Thursday, July 1, 2010

Lemon Cake, Anyone?

Well, apparently everyone loves Lemon Cake. I had so many requests for recipes & "taste tests" than I knew what to do with! I'm really glad that people automatically assume its going to be delicious! 

Any-hoo, it is by no means my most GLAMOROUS cake, but it really was deeeee-lish! 

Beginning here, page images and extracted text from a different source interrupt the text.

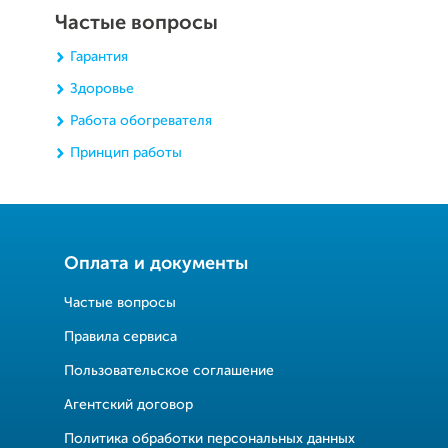
Частые вопросы
Гарантия
Здоровье
Работа обогревателя
Принцип работы
Оплата и документы
Частые вопросы
Правила сервиса
Пользовательское соглашение
Агентский договор
Политика обработки персональных данных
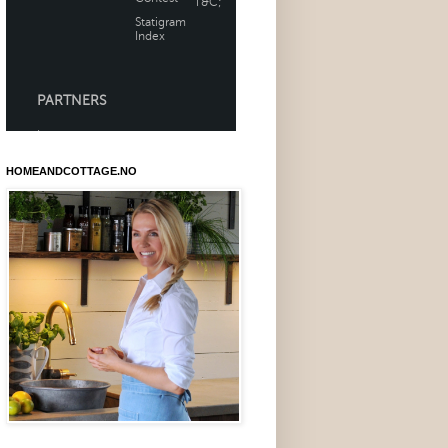
HOMEANDCOTTAGE.NO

Here's a kind of recipe. I say "kind of" because I have a hard time following recipes. For instance, the frosting was supposed to be a cream cheese frosting, but I realized I had more butter than cream cheese... so it turned into buttercream frosting. I learned the world won't end if I don't follow the recipe "to the T." 

So here it is:

Lemon Cake:
(I grouped the ingredients in the steps you'll need/use them.)

2 1/2 Cups Cake Flour
2 Teaspoons Baking Powder
1/2 Teaspoon Baking Soda
1/4 Teaspoon Salt

1 Cup Butter (I use salted - you also want it softened.)
1 1/2 Cups Sugar

2 Each Whole Eggs
3 Each Egg Yolks

1 Cup Lemon Juice (to taste. If you want the flavor less pronounce, obviously use less.)
1/2 Cup Whole Milk
1 Tablespoon Lemon Zest (again, to taste.)

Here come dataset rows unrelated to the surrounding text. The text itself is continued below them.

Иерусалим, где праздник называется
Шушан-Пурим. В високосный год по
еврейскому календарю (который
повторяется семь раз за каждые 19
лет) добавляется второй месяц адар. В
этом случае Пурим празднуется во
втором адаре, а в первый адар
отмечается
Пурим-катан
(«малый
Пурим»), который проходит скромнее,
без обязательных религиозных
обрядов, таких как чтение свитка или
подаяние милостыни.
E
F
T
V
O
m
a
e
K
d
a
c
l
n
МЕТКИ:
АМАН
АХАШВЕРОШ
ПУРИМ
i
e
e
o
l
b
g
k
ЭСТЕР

1. Preheat your oven to 350° F. Prepare your 2 - 9inch cake pans. (I use Wilton's Cake Release instead of grease & flour seperately.)
2. Sift all dry ingredients and set aside.
3. Cream butter & sugar and until light and fluffy.
4. Add eggs & egg yolks 1 at a time until well blended.
5. alternately add the lemon juice, milk, and zest with the flour mixture to the egg/butter/sugar mixture. 
(for example, add 1/4 cup liquid, blend, then ads 1/4 cup dry stuff. blend, repeat.)
6. Pour batter evenly into the 2 prepared pans. Put the pans in the 350° F oven, and bake for 20-25 minutes. I would suggest checking them after 18-ish minutes, as everyone oven is different. 

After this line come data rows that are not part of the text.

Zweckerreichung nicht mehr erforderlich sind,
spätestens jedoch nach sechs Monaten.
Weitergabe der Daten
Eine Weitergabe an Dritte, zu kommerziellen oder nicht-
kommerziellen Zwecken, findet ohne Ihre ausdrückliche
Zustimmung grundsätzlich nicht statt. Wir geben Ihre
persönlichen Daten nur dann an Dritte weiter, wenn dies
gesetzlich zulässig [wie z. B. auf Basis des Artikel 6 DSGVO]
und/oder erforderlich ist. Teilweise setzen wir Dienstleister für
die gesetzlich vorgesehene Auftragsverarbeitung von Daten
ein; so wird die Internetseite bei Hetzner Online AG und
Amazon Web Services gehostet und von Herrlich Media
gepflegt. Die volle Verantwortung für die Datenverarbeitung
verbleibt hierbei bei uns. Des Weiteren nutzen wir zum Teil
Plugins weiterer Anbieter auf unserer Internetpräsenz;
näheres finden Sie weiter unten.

Blackberry/Raspberry Cream Cheese Frosting

8 Ounces Cream Cheese (shouldn't be room temperature. It's best to pull it out right when you're about to use it.)
4 Ounces Butter (I use salted butter, and you want this softened to room temperature.)
3-4 Cups Powdered Sugar
1 Teaspoon Vanilla Extract
6 Ounces Raspberries
6 Ounces Blackberries
1/4 Cup Water
1/4 Cup Sugar
1/3 Cup Heavy Cream

1. In small sauce pan, start the water & sugar on medium heat and warm it until all the sugar has dissolved. Once dissolved, add both berries, and let it come to a simmer. Stir occasionally.
2. In mixer/mixing bowl, add cream cheese & butter and beat (with paddle attachment, if available) until fluffy. This could take 4-5 minutes for GREAT frosting.
3. Once fluffy, begin adding powdered sugar in small batches, until completely added to cream cheese/butter. 
4. Add Vanilla, beat until all blended.
5. With a rubber spatula, scrape down the bowl & paddle attachment, & mix. After mixing, scrape down the bowl & paddle a second time, then again, beat it on high. 
6. Back to the berries, after simmering for a while, berries will get soft and begin to break down. Grab your potato masher and begin mashing the berries until you can't anymore. Then you will strain the berry sauce through a fine mesh strainer. I saved my seeds for decoration between layers, you may do so also.
7. Return the seedless sauce to the stove and simmer. Add Heavy Cream, stir, and simmer.
*this sauce will simmer for a long time. you want it to reduce down to a syrup-like consistency. At that point, turn of the stove and let it cool for about 5 minutes. Once cooled, add the sauce to the cream cheese frosting and beat well. You should also scrape & mix once more.  VIOLA!*

Ice/Decorate to your pleasure. 

I (1) crumb coated the first layer. (2) spread the seeds on top of the bottom layer's frosting. (3) Added the second cake layer and crumb coated it. (4) let it chill in the frdge for about 25 minutes. (5) added the final layer of frosting and topped with some berries! super cute.